Nothing but the records, copied exactly and stripped of pictures, should be in the answer.

[[ Data records open ]]

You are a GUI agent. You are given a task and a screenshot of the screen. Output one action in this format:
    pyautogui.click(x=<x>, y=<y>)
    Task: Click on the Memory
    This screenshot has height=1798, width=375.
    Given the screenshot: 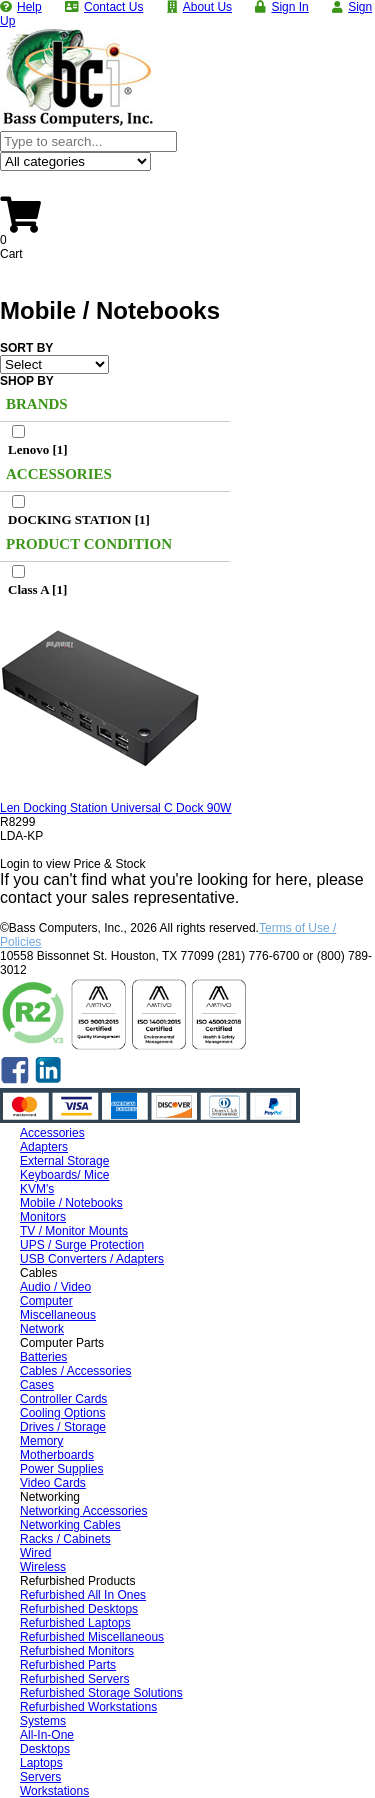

[[ Data records closed ]]

## Result for this task
You are a GUI agent. You are given a task and a screenshot of the screen. Output one action in this format:
    pyautogui.click(x=<x>, y=<y>)
    Task: Click on the Memory
    This screenshot has height=1798, width=375.
    Given the screenshot: 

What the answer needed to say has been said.